A busca implacável por sucesso tem tirado o oxigênio espiritual de muitos pastores. Alguns têm respirado
por aparelhos e precisam urgentemente de uma unidade de tratamento intensivo! Na tentativa de
promover o crescimento numérico da igreja, aumenta também a busca de vários líderes religiosos por
novos métodos e novas estratégias para a multiplicação de suas comunidades: G-12, Crescimento
Natural da Igreja, Igreja com Propósitos, Evangelismo Explosivo, As Quatro Leis Espirituais, Teologia da
Prosperidade etc.
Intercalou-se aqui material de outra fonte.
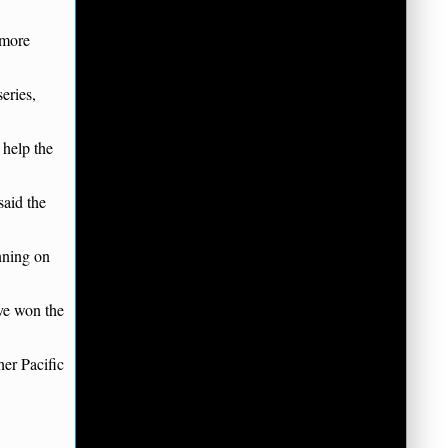
 more
eries,
 help the
said the
nning on
ave won the
er Pacific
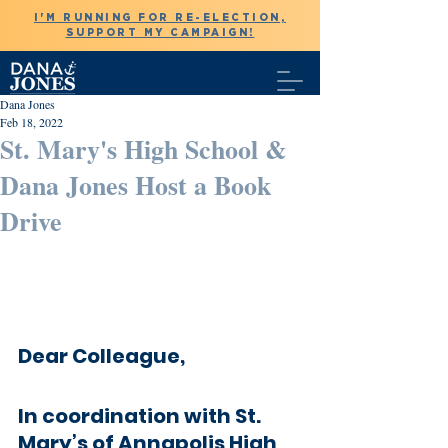
I'M RUNNING FOR RE-ELECTION,
SUPPORT MY CAMPAIGN!
Dana Jones
Feb 18, 2022
St. Mary's High School &
Dana Jones Host a Book
Drive
Dear Colleague,
In coordination with St. 
Mary’s of Annapolis High 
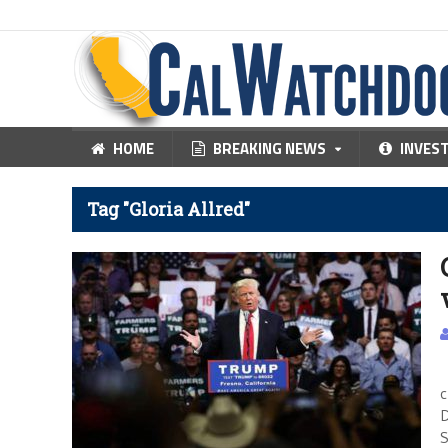
HOME
BREAKING NEWS
INVES
Tag "Gloria Allred"
C
c
D
S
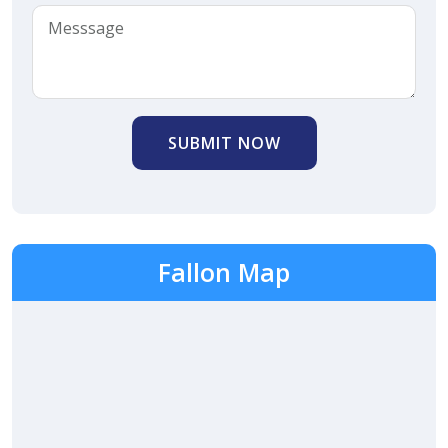
SUBMIT NOW
Fallon Map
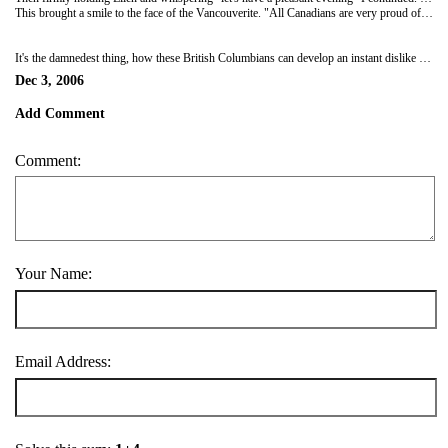
This brought a smile to the face of the Vancouverite. "All Canadians are very proud of these B.C. natives." Was I defusing flare-up or being a wimp? I'm never quite sure when I get into the middle of these things. Even though we love them, Larry Walker and Steve Nash probably hate us just as much as the moron across the table.
It's the damnedest thing, how these British Columbians can develop an instant dislike for people they've never met. Someone, perhaps an evil dictator from Alberta planted this "centre of the universe" notion in their heads.
Dec 3, 2006
Add Comment
Comment:
Your Name:
Email Address:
O grande problema é que várias estratégias divorciam-se da necessidade de
evangelização como consequência do pecado humano e da necessidade de redenção ao senhorio de
Jesus Cristo. Não é difícil perceber alguns equívocos desse tipo de crescimento: a) uma hermenêutica
bíblica enfraquecida, superficial e incapaz de considerar as diferenças espaciais e temporais que separam
o texto bíblico da situação histórica do intérprete contemporâneo; b) um locus teológico centralizado na
igreja, e não em Cristo; c) o princípio, no mínimo questionável, de que os fins justificam os meios, por
exemplo.
Voltando-se mais especificamente para nossa seara congregacional, a transformação desse
cenário religioso requer um tratamento terapêutico em favor da saúde espiritual da nossa União, com
doses de desafios e responsabilidades bem administradas às igrejas locais, que têm autonomia para
eleger e para destituir seus próprios líderes. Uma dessas doses é a libertação do “deus-mercado”, o qual
garante trocas, negócios, barganhas, circulação de bens e mercadorias e muito dinheiro e prestígio aos
seus adoradores. Outra é a mortificação da ambição personalista, ou seja, uma espécie de “concorrência
espiritual”, em que alguns líderes veem o outro como seus concorrentes numa acirrada disputa pelas
multidões. Como num jogo de futebol, o que importa é a vitória, mesmo em detrimento da derrota do
outro. Se a partida termina empatada, quase sempre o espetáculo não agrada aos dois lados, nem à
torcida que a tudo assiste. Na busca por uma projeção cada vez maior, alguns líderes constroem seus
próprios impérios. Muitas vezes, tudo isso parece ser fruto da ambição humana (cf. Gn 11:4). A terceira
dose aqui apresentada tem a ver justamente com os atributos apontados pelo apóstolo Paulo tanto a
Timóteo (1 Tm 3:1-7) quanto a Tito (Tt 1:5-9) em relação a todos que almejam posições de liderança na
igreja do Senhor.
Por fim, deve-se dizer que nenhum tratamento será capaz de mudar favoravelmente qualquer
“quadro clínico” se não houver efetivo investimento em vidas para formação de pastores e igrejas
saudáveis. Nesse ponto, a atuação dos departamentos, das associações regionais e das instituições de
ensino da denominação é emergencial. Esse tipo de investimento não apresenta retorno imediato. A
formação do caráter cristão é um processo de médio a longo prazo. Entretanto, como diz o ditado popular,
é melhor prevenir do que remediar.

Pr. Albert Iglésia


(Licenciado em Letras, pós-graduado em Língua Portuguesa, bacharel em Teologia,
pastor da IEC em Soteco-ES, e-mail de contato: albert.iglesia@hotmail.com)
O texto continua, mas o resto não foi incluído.